Don’t get me wrong – if Sarah Michelle Gellar (I liked Buffy) or Claire Danes (I like Homeland) die, I will be taken aback. However, I am not going to be personally affected should Gellar die. And whilst it would be sad if Homeland got cancelled due to Danes’ untimely demise, this is not reason to grieve.

When people on social media express their sadness at a celebrity’s death, mostly this is in tribute to their body of work. However, there sometimes seem to be genuine expressions of grief as though they were a loved one.

In hospital, whilst most relatives are realistic, it is not uncommon to encounter impossible expectations of healthcare. Arguably the most challenging aspect of critical care medicine is making the decision about when to provide or more crucially when not to provide critical care.

Being on a Critical Care Unit/Intensive Care Unit (vs being on a standard ward) involves a host of unpleasant interventions. Whilst this is worthwhile if a patient has a reasonable chance of survival, in futile cases, this is tantamount to torture, a word I use when explaining ceilings of care.

I worry that both the unrealistic expectations and grieving for celebrities are symptoms of our general aversion to discussing death. How can one seriously grieve for somebody unknown to them?

In the original Get Carter (1971), Michael Caine’s character (the titular Jack Carter) has to attend his brother’s funeral. The body is kept in the family home. These days, bodies are kept in mortuaries and taken by funeral directors prior to burial or cremation. It would be unheard of to keep a body in the family home.

I am not trying to make you feel bad for your sadness at George Michael/Alan Rickman/Victoria Wood’s death. Still, posts can seem as grief-stricken as those from the genuinely bereaved.
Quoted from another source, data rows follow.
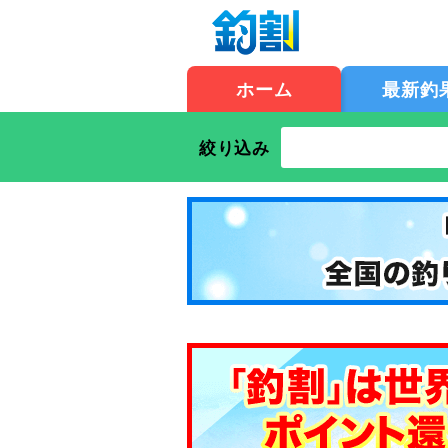
ホーム
最新釣
絞り込み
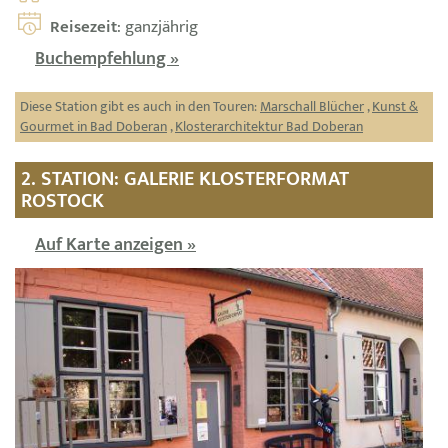
Reisezeit
: ganzjährig
Buchempfehlung »
Diese Station gibt es auch in den Touren:
Marschall Blücher
,
Kunst &
Gourmet in Bad Doberan
,
Klosterarchitektur Bad Doberan
2. STATION: GALERIE KLOSTERFORMAT
ROSTOCK
Auf Karte anzeigen »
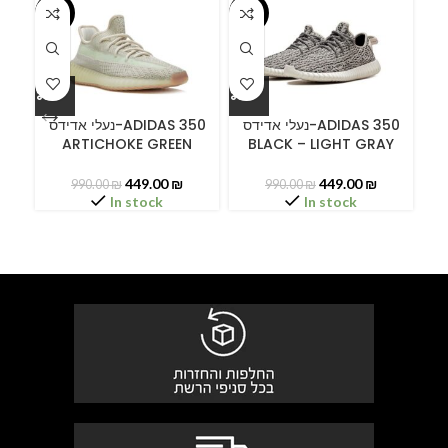
-55%
-55%
-5
ידס
נעלי אדידס-ADIDAS 350
נעלי אדידס-ADIDAS 350
ARTICHOKE GREEN
BLACK – LIGHT GRAY
449.00
₪
449.00
₪
990.00
₪
990.00
₪
In stock
In stock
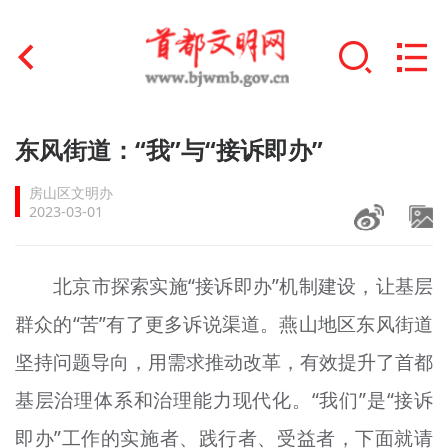
首页
东风街道：“我”与“接诉即办”
+
文明创建
房山区文明办
2023-03-01
文明实践
+
文明培育
北京市探索实施“接诉即办”机制建设，让基层
群众的“苦”有了更多诉说渠道。燕山地区东风街道
未成年人思想道德建设
坚持问题导向，用需求推动改革，有效提升了首都
+
榜样人物
基层治理体系和治理能力现代化。“我们”是“接诉
身边好人
即办”工作的实施者、践行者、受益者，下面就请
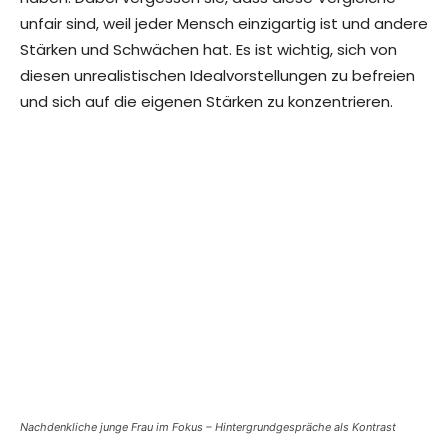
unfair sind, weil jeder Mensch einzigartig ist und andere
Stärken und Schwächen hat. Es ist wichtig, sich von
diesen unrealistischen Idealvorstellungen zu befreien
und sich auf die eigenen Stärken zu konzentrieren.
Nachdenkliche junge Frau im Fokus – Hintergrundgespräche als Kontrast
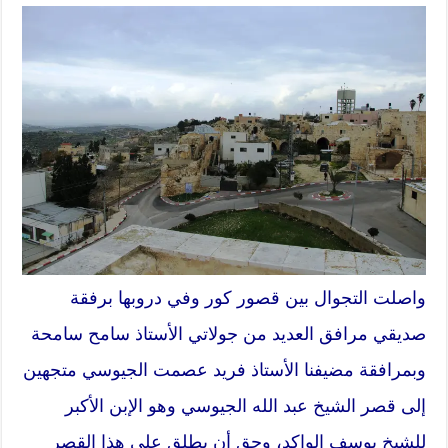
واصلت التجوال بين قصور كور وفي دروبها برفقة
صديقي مرافق العديد من جولاتي الأستاذ سامح سامحة
وبمرافقة مضيفنا الأستاذ فريد عصمت الجيوسي متجهين
إلى قصر الشيخ عبد الله الجيوسي وهو الإبن الأكبر
للشيخ يوسف الواكد، وحق أن يطلق على هذا القصر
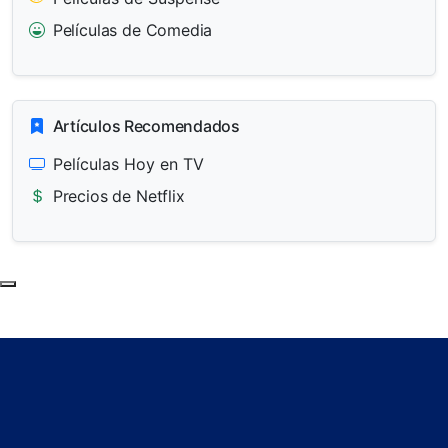
Películas de Comedia
Artículos Recomendados
Películas Hoy en TV
Precios de Netflix
Subir al principio de la página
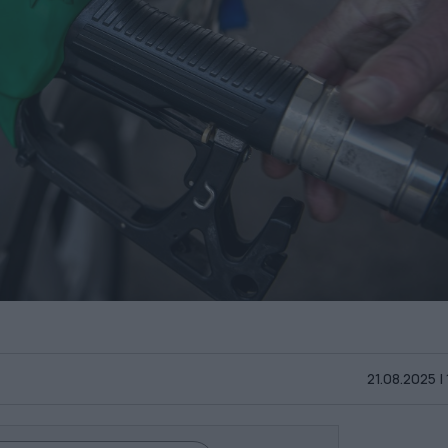
21.08.2025 |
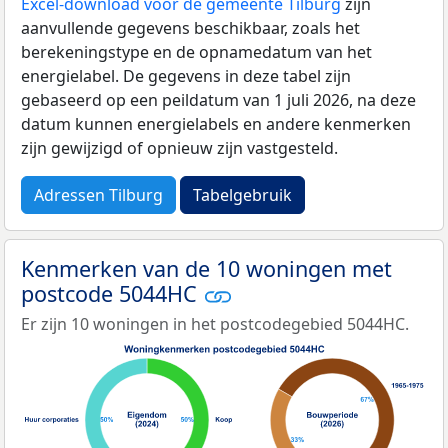
Excel-download voor de gemeente Tilburg
zijn
aanvullende gegevens beschikbaar, zoals het
berekeningstype en de opnamedatum van het
energielabel. De gegevens in deze tabel zijn
gebaseerd op een peildatum van 1 juli 2026, na deze
datum kunnen energielabels en andere kenmerken
zijn gewijzigd of opnieuw zijn vastgesteld.
Adressen Tilburg
Tabelgebruik
Kenmerken van de 10 woningen met
postcode 5044HC
Er zijn 10 woningen in het postcodegebied 5044HC.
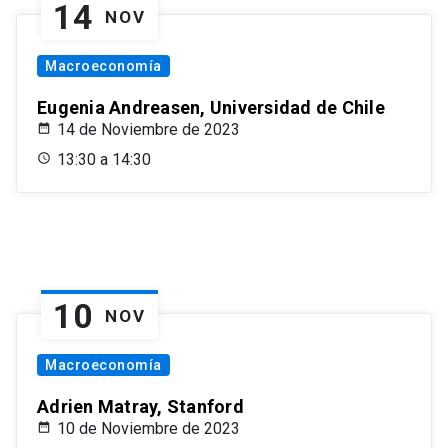
14
NOV
Macroeconomía
Eugenia Andreasen, Universidad de Chile
14 de Noviembre de 2023
13:30 a 14:30
10
NOV
Macroeconomía
Adrien Matray, Stanford
10 de Noviembre de 2023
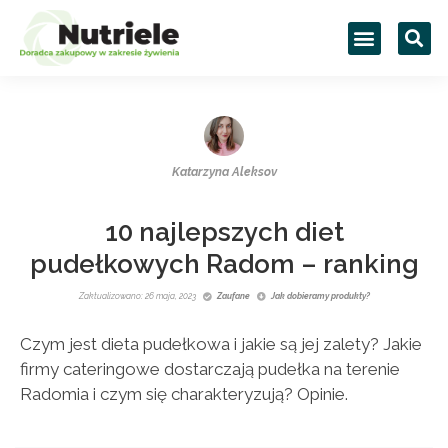
Katarzyna Aleksov
10 najlepszych diet
pudełkowych Radom – ranking
Zaktualizowano: 26 maja, 2023
Zaufane
Jak dobieramy produkty?
Czym jest dieta pudełkowa i jakie są jej zalety? Jakie
firmy cateringowe dostarczają pudełka na terenie
Radomia i czym się charakteryzują? Opinie.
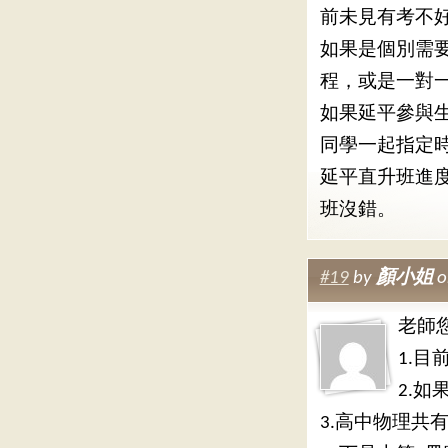
前未見有考不
如果是個別需
程，或是一對
如果延平參與
同學一起指定
延平直升班進
班沒錯。
#19
by
顏小姐
o
老師
1.
2.
3.高中物理共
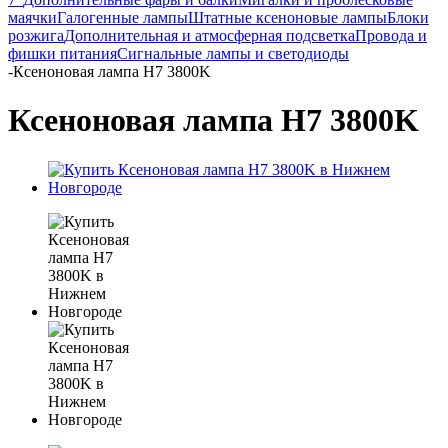
маячки
Галогенные лампы
Штатные ксеноновые лампы
Блоки
розжига
Дополнительная и атмосферная подсветка
Провода и
фишки питания
Cигнальные лампы и светодиоды
-
Ксеноновая лампа H7 3800K
Ксеноновая лампа H7 3800K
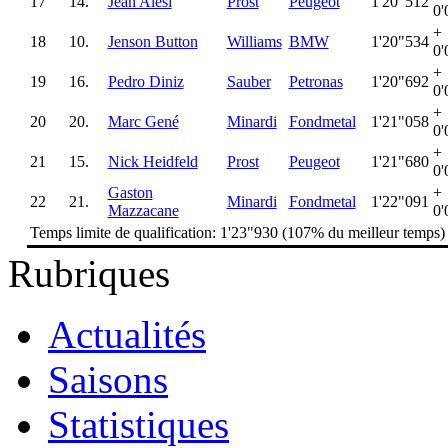
17
14.
Jean Alesi
Prost
Peugeot
1'20"512
0'
+
18
10.
Jenson Button
Williams
BMW
1'20"534
0'
+
19
16.
Pedro Diniz
Sauber
Petronas
1'20"692
0'
+
20
20.
Marc Gené
Minardi
Fondmetal
1'21"058
0'
+
21
15.
Nick Heidfeld
Prost
Peugeot
1'21"680
0'
Gaston
+
22
21.
Minardi
Fondmetal
1'22"091
Mazzacane
0'
Temps limite de qualification: 1'23"930 (107% du meilleur temps)
Rubriques
Actualités
Saisons
Statistiques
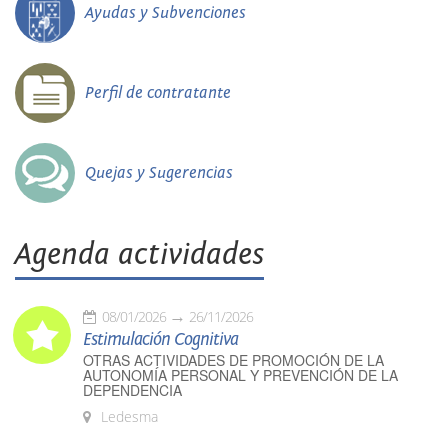
Ayudas y Subvenciones
Perfil de contratante
Quejas y Sugerencias
Agenda actividades
08/01/2026
26/11/2026
Estimulación Cognitiva
OTRAS ACTIVIDADES DE PROMOCIÓN DE LA
AUTONOMÍA PERSONAL Y PREVENCIÓN DE LA
DEPENDENCIA
Ledesma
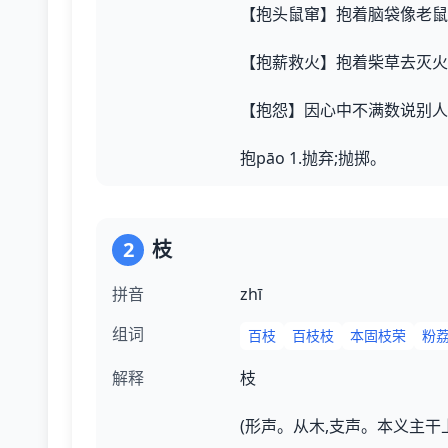
【抱头鼠窜】抱着脑袋像老鼠
【抱薪救火】抱着柴草去灭火
【抱怨】因心中不满数说别人
抱pāo 1.抛弃;抛掷。
2
枝
拼音
zhī
组词
百枝
百枝枝
本固枝荣
粉
解释
枝
(形声。从木,支声。本义主干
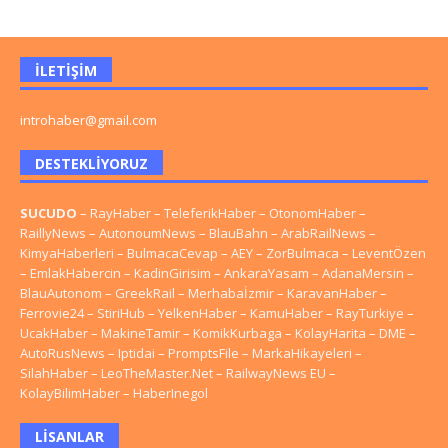
İLETIŞIM
introhaber@gmail.com
DESTEKLIYORUZ
SUCUDO
–
RayHaber
–
TeleferikHaber
–
OtonomHaber
–
RaillyNews
–
AutonoumNews
–
BlauBahn
–
ArabRailNews
–
KimyaHaberleri
–
BulmacaCevap
–
AEY
–
ZorBulmaca
–
LeventÖzen
–
EmlakHabercin
–
KadinGirisim
–
AnkaraYasam
–
AdanaMersin
–
BlauAutonom
–
GreekRail
–
Merhabaİzmir
–
KaravanHaber
–
Ferrovie24
–
StiriHub
–
YelkenHaber
–
KamuHaber
–
RayTurkiye
–
UcakHaber
–
MakineTamir
–
KomikKurbaga
–
KolayHarita
–
DME
–
AutoRusNews
–
Iptidai
–
PromptsFile
–
MarkaHikayeleri
–
SilahHaber
–
LeoTheMaster.Net
–
RailwayNews EU
–
KolayBilimHaber
–
HaberInegol
LISANLAR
Death is a fact and it is something we consider too little and discuss too infrequently. It leads to the situations where people with cancer are abandoned by their friends. I have had multiple conversations where bereaved friends have found others unable or unwilling to discuss the death of a loved one.

And because of this, it seems uncouth and unhealthy to act as though a celebrity death should be treated similarly to personal bereavement.

Talk about death; when your relatives became unwell, doctors are going to ask what you think they wanted. That is a much easier discussion if you have had the decency to talk about it. It is for them as much as you.

You and everybody you know and love is going to die: get comfortable with that. On that note, I am going to have a banana and go to bed.